YOUR OBJECTIVE
Transcribe, exactly and in full, every record shown below, while omitting its images.

SUPPLIED INFORMATION
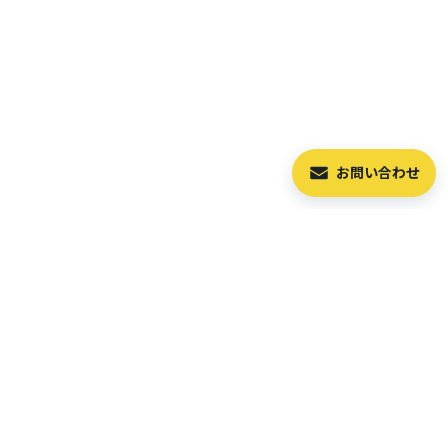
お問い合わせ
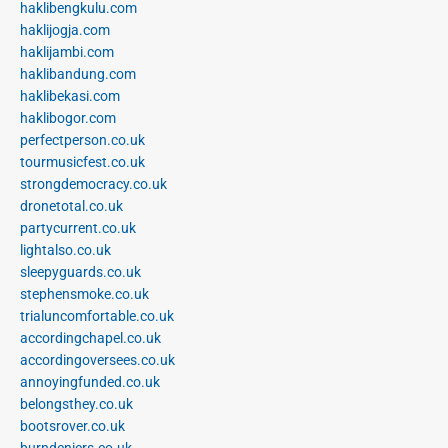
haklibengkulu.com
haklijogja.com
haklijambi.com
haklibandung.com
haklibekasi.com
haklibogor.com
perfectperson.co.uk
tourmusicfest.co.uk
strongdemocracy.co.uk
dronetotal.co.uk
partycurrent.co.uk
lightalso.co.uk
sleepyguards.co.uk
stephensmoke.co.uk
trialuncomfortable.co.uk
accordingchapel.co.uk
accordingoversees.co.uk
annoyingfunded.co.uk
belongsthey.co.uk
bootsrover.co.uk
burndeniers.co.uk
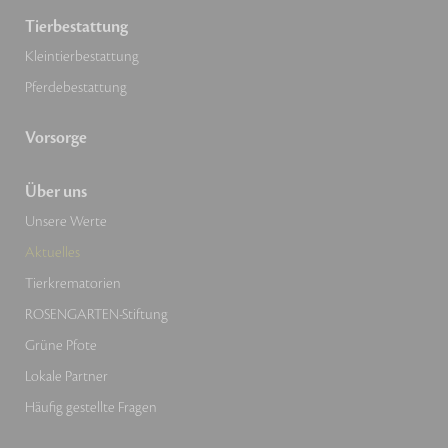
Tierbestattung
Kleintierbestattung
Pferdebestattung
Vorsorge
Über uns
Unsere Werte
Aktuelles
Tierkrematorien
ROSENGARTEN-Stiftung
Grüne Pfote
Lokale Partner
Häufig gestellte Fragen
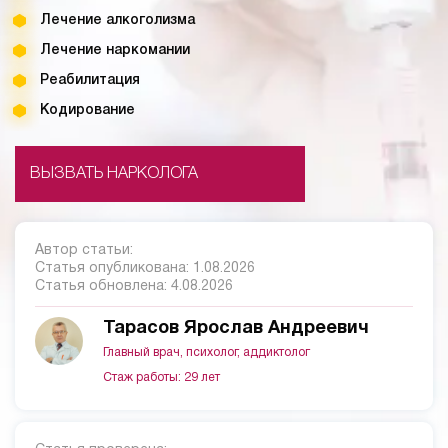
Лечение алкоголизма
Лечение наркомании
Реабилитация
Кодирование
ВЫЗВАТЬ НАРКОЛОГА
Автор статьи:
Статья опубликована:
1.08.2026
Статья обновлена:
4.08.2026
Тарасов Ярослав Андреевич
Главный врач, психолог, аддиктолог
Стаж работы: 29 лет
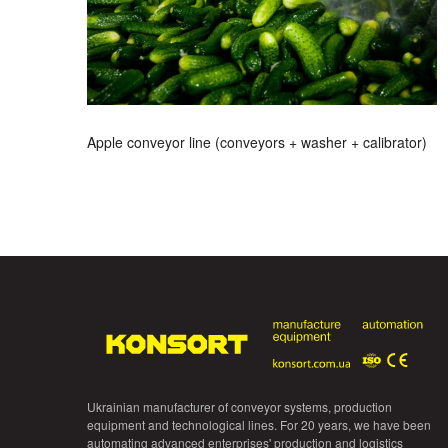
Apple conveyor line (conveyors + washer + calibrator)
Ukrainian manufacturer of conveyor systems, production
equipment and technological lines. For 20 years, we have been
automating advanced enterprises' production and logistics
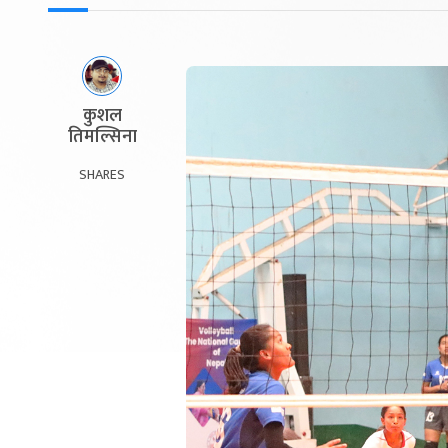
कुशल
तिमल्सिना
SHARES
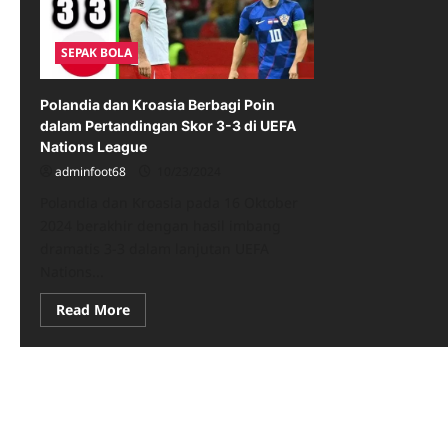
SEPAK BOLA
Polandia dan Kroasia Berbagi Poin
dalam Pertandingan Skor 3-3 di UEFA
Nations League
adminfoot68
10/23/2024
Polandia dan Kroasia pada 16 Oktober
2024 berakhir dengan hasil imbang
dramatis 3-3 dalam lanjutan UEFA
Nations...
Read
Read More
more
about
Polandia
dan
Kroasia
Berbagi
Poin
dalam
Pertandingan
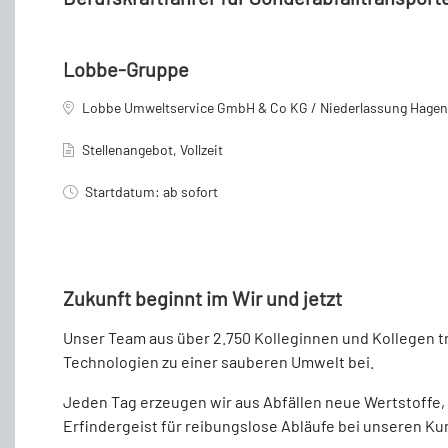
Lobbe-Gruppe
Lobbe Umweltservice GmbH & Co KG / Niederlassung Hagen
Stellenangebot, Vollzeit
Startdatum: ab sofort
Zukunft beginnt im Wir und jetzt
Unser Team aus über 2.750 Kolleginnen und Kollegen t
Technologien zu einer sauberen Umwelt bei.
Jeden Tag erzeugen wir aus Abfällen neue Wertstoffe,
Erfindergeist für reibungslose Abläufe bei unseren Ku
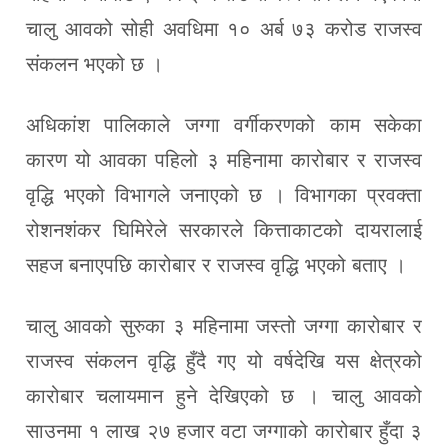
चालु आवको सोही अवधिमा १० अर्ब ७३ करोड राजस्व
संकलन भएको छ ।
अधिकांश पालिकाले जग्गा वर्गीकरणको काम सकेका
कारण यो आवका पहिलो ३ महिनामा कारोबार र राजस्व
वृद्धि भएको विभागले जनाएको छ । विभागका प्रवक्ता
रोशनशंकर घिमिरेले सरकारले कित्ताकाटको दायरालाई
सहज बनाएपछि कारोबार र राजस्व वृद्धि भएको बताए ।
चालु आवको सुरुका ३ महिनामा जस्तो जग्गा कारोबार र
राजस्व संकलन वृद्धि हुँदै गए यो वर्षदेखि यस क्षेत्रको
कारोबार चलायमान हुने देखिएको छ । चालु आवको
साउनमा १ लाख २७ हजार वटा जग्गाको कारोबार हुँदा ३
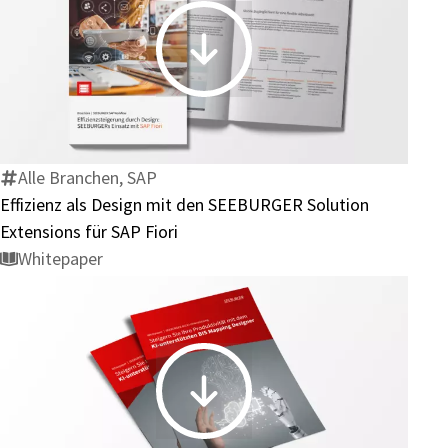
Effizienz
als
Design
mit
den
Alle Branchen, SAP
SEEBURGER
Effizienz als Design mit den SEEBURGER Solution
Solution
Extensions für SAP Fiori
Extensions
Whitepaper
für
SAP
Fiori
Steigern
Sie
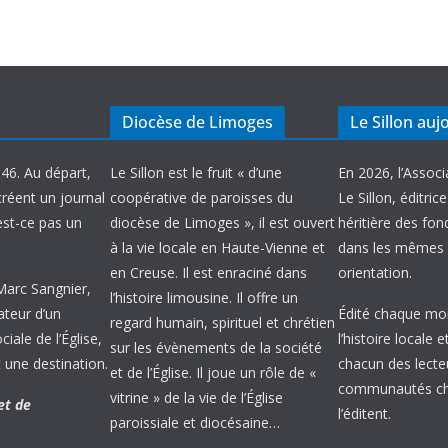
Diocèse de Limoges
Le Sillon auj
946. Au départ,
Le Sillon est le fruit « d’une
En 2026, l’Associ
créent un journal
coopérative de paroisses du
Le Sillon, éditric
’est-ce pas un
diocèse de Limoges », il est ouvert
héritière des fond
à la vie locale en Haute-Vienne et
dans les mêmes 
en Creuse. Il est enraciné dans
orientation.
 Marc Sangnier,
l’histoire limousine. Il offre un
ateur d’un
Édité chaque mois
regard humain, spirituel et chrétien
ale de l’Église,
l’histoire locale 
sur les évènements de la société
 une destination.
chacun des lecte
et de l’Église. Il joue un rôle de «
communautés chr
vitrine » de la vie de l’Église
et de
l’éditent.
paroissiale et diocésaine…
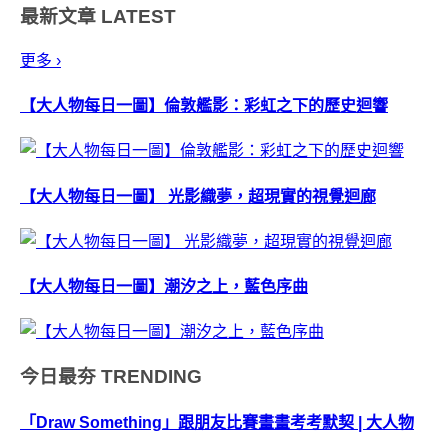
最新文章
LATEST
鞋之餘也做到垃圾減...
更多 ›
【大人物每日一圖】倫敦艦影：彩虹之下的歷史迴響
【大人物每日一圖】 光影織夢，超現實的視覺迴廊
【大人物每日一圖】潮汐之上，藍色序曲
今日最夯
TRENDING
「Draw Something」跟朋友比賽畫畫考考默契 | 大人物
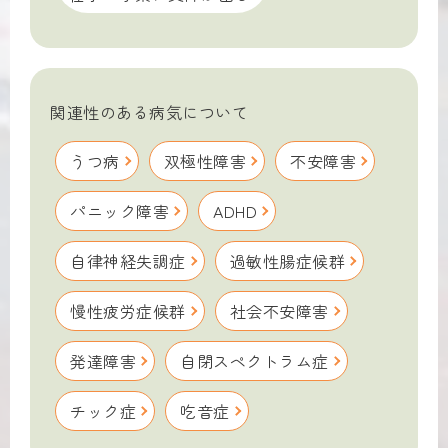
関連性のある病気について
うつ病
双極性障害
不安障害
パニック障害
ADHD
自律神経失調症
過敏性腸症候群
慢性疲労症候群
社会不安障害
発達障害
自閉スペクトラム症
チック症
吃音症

ANSWER TO THIS PROBLEM
お問い合わせ
haklibengkulu.com
haklijogja.com
haklijambi.com
haklibandung.com
haklibekasi.com
haklibogor.com
perfectperson.co.uk
tourmusicfest.co.uk
strongdemocracy.co.uk
dronetotal.co.uk
partycurrent.co.uk
lightalso.co.uk
sleepyguards.co.uk
stephensmoke.co.uk
trialuncomfortable.co.uk
accordingchapel.co.uk
accordingoversees.co.uk
annoyingfunded.co.uk
belongsthey.co.uk
bootsrover.co.uk
burndeniers.co.uk
Tierbestattung
Kleintierbestattung
Pferdebestattung
Vorsorge
Über uns
Unsere Werte
Aktuelles
Tierkrematorien
ROSENGARTEN-Stiftung
Grüne Pfote
Lokale Partner
Häufig gestellte Fragen
Лечение алкоголизма
Лечение наркомании
Реабилитация
Кодирование
ВЫЗВАТЬ НАРКОЛОГА
Автор статьи:
Статья опубликована:
1.08.2026
Статья обновлена:
4.08.2026
Тарасов Ярослав Андреевич
Главный врач, психолог, аддиктолог
Стаж работы: 29 лет
Apple conveyor line (conveyors + washer + calibrator)
Ukrainian manufacturer of conveyor systems, production
equipment and technological lines. For 20 years, we have been
automating advanced enterprises' production and logistics
कुशल
तिमल्सिना
SHARES
SEPAK BOLA
Polandia dan Kroasia Berbagi Poin
dalam Pertandingan Skor 3-3 di UEFA
Nations League
adminfoot68
10/23/2024
Polandia dan Kroasia pada 16 Oktober
2024 berakhir dengan hasil imbang
dramatis 3-3 dalam lanjutan UEFA
Nations...
Read
Read More
more
about
Polandia
dan
Kroasia
Berbagi
Poin
dalam
Pertandingan
Lobbe-Gruppe
Lobbe Umweltservice GmbH & Co KG / Niederlassung Hagen
Stellenangebot, Vollzeit
Startdatum: ab sofort
Zukunft beginnt im Wir und jetzt
Unser Team aus über 2.750 Kolleginnen und Kollegen t
Technologien zu einer sauberen Umwelt bei.
Jeden Tag erzeugen wir aus Abfällen neue Wertstoffe,
Erfindergeist für reibungslose Abläufe bei unseren Ku
चालु आवको सोही अवधिमा १० अर्ब ७३ करोड राजस्व
संकलन भएको छ ।
अधिकांश पालिकाले जग्गा वर्गीकरणको काम सकेका
कारण यो आवका पहिलो ३ महिनामा कारोबार र राजस्व
वृद्धि भएको विभागले जनाएको छ । विभागका प्रवक्ता
रोशनशंकर घिमिरेले सरकारले कित्ताकाटको दायरालाई
सहज बनाएपछि कारोबार र राजस्व वृद्धि भएको बताए ।
चालु आवको सुरुका ३ महिनामा जस्तो जग्गा कारोबार र
राजस्व संकलन वृद्धि हुँदै गए यो वर्षदेखि यस क्षेत्रको
कारोबार चलायमान हुने देखिएको छ । चालु आवको
साउनमा १ लाख २७ हजार वटा जग्गाको कारोबार हुँदा ३
Effizienz
als
Design
mit
den
Alle Branchen, SAP
SEEBURGER
Effizienz als Design mit den SEEBURGER Solution
Solution
Extensions für SAP Fiori
Extensions
Whitepaper
für
SAP
Fiori
Steigern
Sie
Diocèse de Limoges
Le Sillon auj
946. Au départ,
Le Sillon est le fruit « d’une
En 2026, l’Associ
créent un journal
coopérative de paroisses du
Le Sillon, éditric
’est-ce pas un
diocèse de Limoges », il est ouvert
héritière des fond
à la vie locale en Haute-Vienne et
dans les mêmes 
en Creuse. Il est enraciné dans
orientation.
 Marc Sangnier,
l’histoire limousine. Il offre un
ateur d’un
Édité chaque mois
regard humain, spirituel et chrétien
ale de l’Église,
l’histoire locale 
sur les évènements de la société
 une destination.
chacun des lecte
et de l’Église. Il joue un rôle de «
communautés chr
vitrine » de la vie de l’Église
et de
l’éditent.
paroissiale et diocésaine…
最新文章
LATEST
鞋之餘也做到垃圾減...
更多 ›
【大人物每日一圖】倫敦艦影：彩虹之下的歷史迴響
【大人物每日一圖】 光影織夢，超現實的視覺迴廊
【大人物每日一圖】潮汐之上，藍色序曲
今日最夯
TRENDING
「Draw Something」跟朋友比賽畫畫考考默契 | 大人物
関連性のある病気について
うつ病
双極性障害
不安障害
パニック障害
ADHD
自律神経失調症
過敏性腸症候群
慢性疲労症候群
社会不安障害
発達障害
自閉スペクトラム症
チック症
吃音症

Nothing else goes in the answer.